Só hoje descobri um facto curioso, embora talvez nem seja um facto, mas antes uma impressão subjectiva, uma quimera da minha imaginação. Ao observar o sorriso duma bebé de nove meses, filha dum amigo meu, descobri que o brilho intenso dos seus olhos era o mesmo que eu vira nos olhos do meu avô materno na véspera do dia em que ele partiu deste mundo. Um brilho que ficou por mais de vinte anos a aguardar que eu lhe descobrisse a possibilidade de se tornar significante.
Um velho de 86 anos, no ocaso da vida, que recuperara alguma da sua lucidez, num momento de reanimação da vivacidade perdia, “as melhoras da morte” como lhe chama o povo, com dois olhos que se afundavam para dentro… os seus olhos brilhavam duma forma límpida, como se a sua mente fosse um cântaro cheio da água da fonte da sua aldeia, fresca, irrequieta, com o aroma primaveril da terra da nascente…
Essa presença categórica duma vida que vê, uma vida que no ver se compraz, um ver sem depois, apenas luz que se encontra com o seu entorno, tem uma pureza desarmante. Uma criança de 9 meses e um velho de 86 anos, ou melhor: duas mentes que repousam na paz do acontecer. Mentes que não se entregam ao cálculo das vantagens e das desvantagens, ou a um jogo semelhante ao que eu gostava de jogar com o meu avô no tabuleiro das damas: o ‘perde-ganha’. Se perdermos a pureza, ganhamos a riqueza; se perdermos a infância, ganhamos com a ganância; se perdermos a vergonha, ganhamos com a ronha…
Cada vez mais me apetece o contacto com essa pureza essencial. A vida sem o enredo do egotismo. É difícil jogar ao perde-ganha com o ego. O meu avô ganhava sempre e dizia que eu tinha que aprender a não querer ganhar, «essa é que é essa!», aí é que está a chave da solução para o problema: quem não gosta de se sentir apreciado, de ser aplaudido, de ter sucesso, uma vida despreocupada, estatuto e aceitação social? Mas fazer o inverso, levar uma vida de renunciante, pode ser uma das mais acutilantes investidas do ego: «sou melhor do que os outros porque prescindo daquilo que mais os motiva…»
Como será viver uma vida abençoada, ‘abensonhada’ como diz Mia Couto? Há uma inocência nos que vivem sem inquietações metafísicas que é, em certa medida, invejável.

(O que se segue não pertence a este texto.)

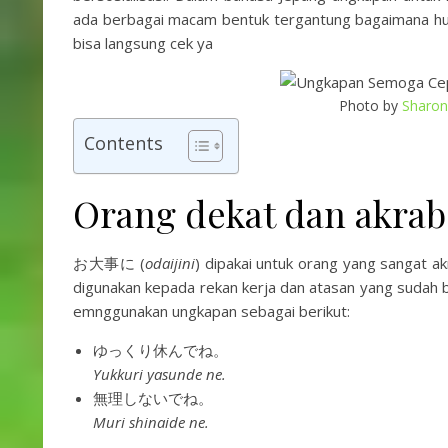
ada berbagai macam bentuk tergantung bagaimana hub
bisa langsung cek ya
Photo by
Sharo
Contents
Orang dekat dan ak
お大事に (
odaijini
) dipakai untuk orang yang sangat ak
digunakan kepada rekan kerja dan atasan yang sudah 
emnggunakan ungkapan sebagai berikut:
ゆっくり休んでね。
Yukkuri yasunde ne.
無理しないでね。
Muri shinaide ne.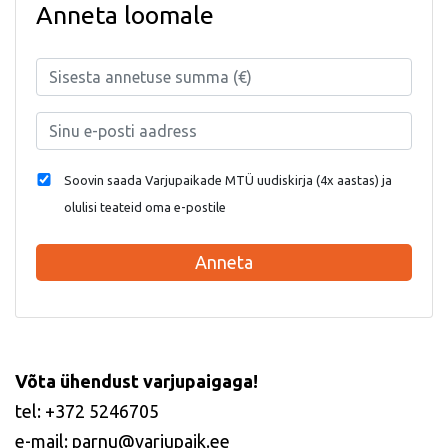
Anneta loomale
Soovin saada Varjupaikade MTÜ uudiskirja (4x aastas) ja
olulisi teateid oma e-postile
Anneta
Võta ühendust varjupaigaga!
tel: +372 5246705
e-mail: parnu@varjupaik.ee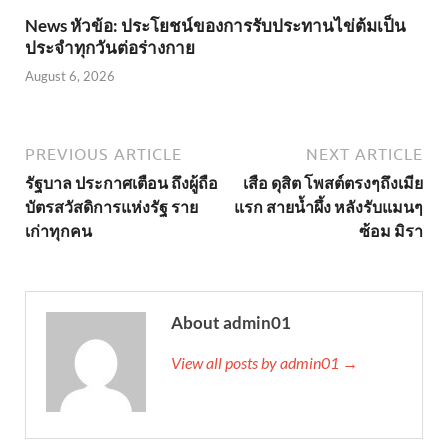
News หัวข้อ: ประโยชน์ของการรับประทานไข่ต้มเป็น
ประจำทุกวันต่อร่างกาย
August 6, 2026
PREVIOUS ARTICLE
NEXT ARTICLE
รัฐบาล ประกาศเตือน ถึงผู้ถือ
เสือ ดุสิต โพสต์ตรงๆถึงเมีย
บัตรสวัสดิการแห่งรัฐ ราย
แรก สายน้ำผึ้ง หลังรับแมนๆ
เก่าทุกคน
ซ้อม มิรา
About admin01
View all posts by admin01 →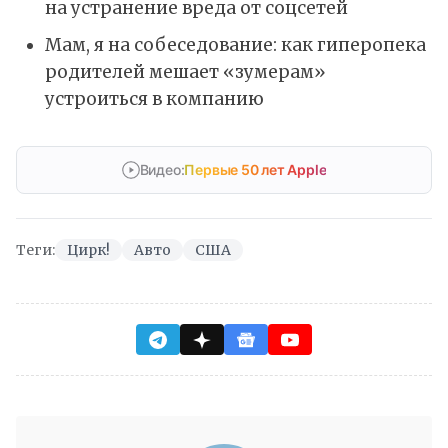
на устранение вреда от соцсетей
Мам, я на собеседование: как гиперопека
родителей мешает «зумерам»
устроиться в компанию
Видео:
Первые 50 лет Apple
Теги:
Цирк!
Авто
США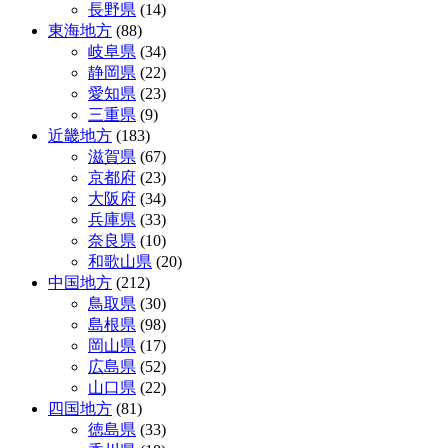
長野県
(14)
東海地方
(88)
岐阜県
(34)
静岡県
(22)
愛知県
(23)
三重県
(9)
近畿地方
(183)
滋賀県
(67)
京都府
(23)
大阪府
(34)
兵庫県
(33)
奈良県
(10)
和歌山県
(20)
中国地方
(212)
鳥取県
(30)
島根県
(98)
岡山県
(17)
広島県
(52)
山口県
(22)
四国地方
(81)
徳島県
(33)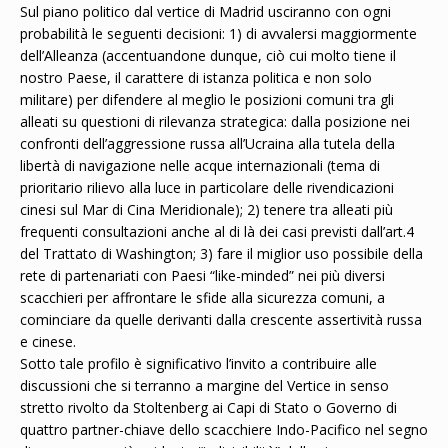
Sul piano politico dal vertice di Madrid usciranno con ogni
probabilità le seguenti decisioni: 1) di avvalersi maggiormente
dell’Alleanza (accentuandone dunque, ciò cui molto tiene il
nostro Paese, il carattere di istanza politica e non solo
militare) per difendere al meglio le posizioni comuni tra gli
alleati su questioni di rilevanza strategica: dalla posizione nei
confronti dell’aggressione russa all’Ucraina alla tutela della
libertà di navigazione nelle acque internazionali (tema di
prioritario rilievo alla luce in particolare delle rivendicazioni
cinesi sul Mar di Cina Meridionale); 2) tenere tra alleati più
frequenti consultazioni anche al di là dei casi previsti dall’art.4
del Trattato di Washington; 3) fare il miglior uso possibile della
rete di partenariati con Paesi “like-minded” nei più diversi
scacchieri per affrontare le sfide alla sicurezza comuni, a
cominciare da quelle derivanti dalla crescente assertività russa
e cinese.
Sotto tale profilo è significativo l’invito a contribuire alle
discussioni che si terranno a margine del Vertice in senso
stretto rivolto da Stoltenberg ai Capi di Stato o Governo di
quattro partner-chiave dello scacchiere Indo-Pacifico nel segno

Comer para comer, beber para beber, lavar a cara para lavar a cara, escrever para escrever… Para quê levantar a ponta de cada acção e instante da vida em busca de porquês e para quês? Mas isso não significa deixar-se de viver o sentido mais profundo duma atitude interrogativa perante tudo. A admiração primordial face à vida e a tudo o que nela se entrelaça é uma forma de beatitude.
Hoje começo a perceber o sentido da Fé. Não se trata de acreditar seja no que for, nada neste imenso universo, e até fora dele, necessita que eu lhe dê crédito. A Fé é essa pureza que brilha nos olhos da criança de 9 meses e do velho moribundo que tinha na memória anos de vida, queimados, um a um, como quem queima fósforos. É uma couraça contra as investidas do egotismo. Quem precisa dum ego quando está para morrer? E quem precisa dum ego quando está para viver?
E também será uma espécie de consolo, se olharmos para esta sociedade e para o modo como as pessoas se desconsideram. Valerá a pena a alma não ser pequena? Não valerá mais ter dois pássaros a voar no coração do que ter um pássaro na mão? Ou ter as mãos como pássaros…
Hoje ouvi nas notícias uma personalidade a dizer que era importante as pessoas tentarem fazer algo de cultural, como ler, ouvir música, ir ao cinema… como se ir ao wc, palitar os dentes, dormir a sesta não fossem actos culturais. É este tipo de experiência dita intelectual que mais me revolta (num sentido manso do termo), esse elitismo, essa sobranceria dos que acham que fazem mais actos culturais do que os demais. Acho que o importante é fazermos actos cultuais, deixarmos que a vida seja um culto, um crescimento espiritual – mas há que notar que o espírito não cresce, nem decresce, é um sopro livre, o crescimento espiritual deverá ser entendido como deixarmos a vida andar ao léu, não termos eira nem beira, não vivermos emparedados em crenças de alta estirpe, como se o que há não se bastasse.
E depois? Pois, e depois?! Depois não há nada? Depois se verá!